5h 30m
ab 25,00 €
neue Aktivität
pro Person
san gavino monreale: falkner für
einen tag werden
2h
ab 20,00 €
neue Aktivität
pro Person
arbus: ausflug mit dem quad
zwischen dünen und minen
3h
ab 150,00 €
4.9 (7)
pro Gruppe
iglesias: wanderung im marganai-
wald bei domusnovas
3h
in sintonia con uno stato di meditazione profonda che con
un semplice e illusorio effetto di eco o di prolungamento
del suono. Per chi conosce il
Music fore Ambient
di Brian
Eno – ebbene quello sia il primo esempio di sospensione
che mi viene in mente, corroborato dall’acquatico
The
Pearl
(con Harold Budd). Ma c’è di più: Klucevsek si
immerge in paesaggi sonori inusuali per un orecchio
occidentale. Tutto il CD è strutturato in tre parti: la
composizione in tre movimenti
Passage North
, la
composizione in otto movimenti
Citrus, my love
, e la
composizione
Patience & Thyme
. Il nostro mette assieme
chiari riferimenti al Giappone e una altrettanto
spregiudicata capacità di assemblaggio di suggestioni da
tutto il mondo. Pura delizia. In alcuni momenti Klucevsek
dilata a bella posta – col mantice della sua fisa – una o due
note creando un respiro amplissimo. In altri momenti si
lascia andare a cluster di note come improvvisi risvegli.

----

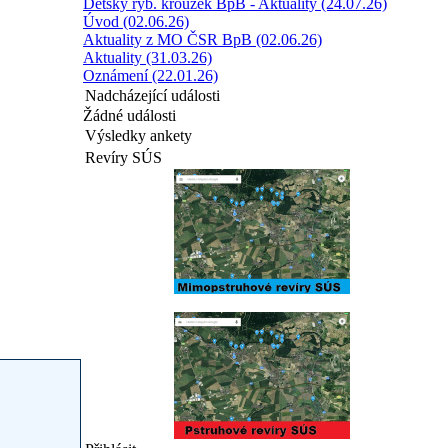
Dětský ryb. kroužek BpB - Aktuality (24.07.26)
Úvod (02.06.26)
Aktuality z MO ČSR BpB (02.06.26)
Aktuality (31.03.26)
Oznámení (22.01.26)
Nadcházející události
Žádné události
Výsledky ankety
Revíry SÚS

----

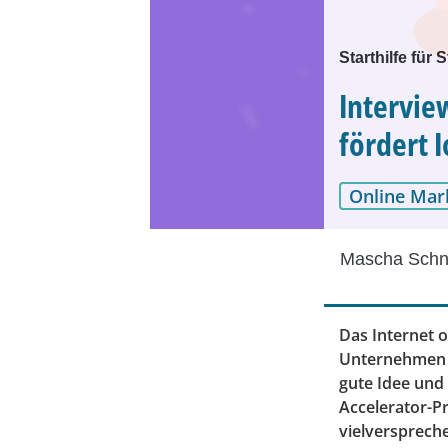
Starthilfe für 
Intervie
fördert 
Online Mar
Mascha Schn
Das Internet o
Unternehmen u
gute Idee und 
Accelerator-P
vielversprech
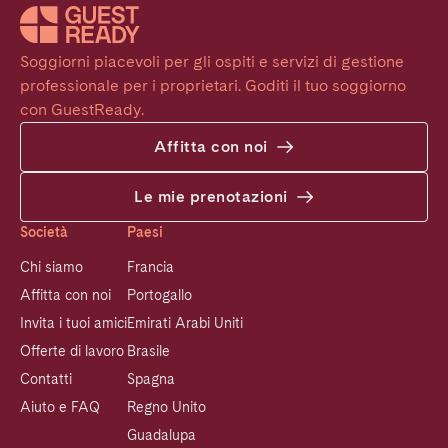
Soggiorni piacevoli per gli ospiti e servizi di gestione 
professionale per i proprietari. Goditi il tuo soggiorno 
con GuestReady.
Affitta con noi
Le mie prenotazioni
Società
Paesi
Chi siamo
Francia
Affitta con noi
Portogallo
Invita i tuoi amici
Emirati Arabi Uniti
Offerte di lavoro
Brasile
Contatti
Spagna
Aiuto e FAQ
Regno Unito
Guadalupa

----

◆ **What the task asks**
Please provide nothing but the number of lines in the records that hold the string "movimenti".

◆ **Output of the task**
2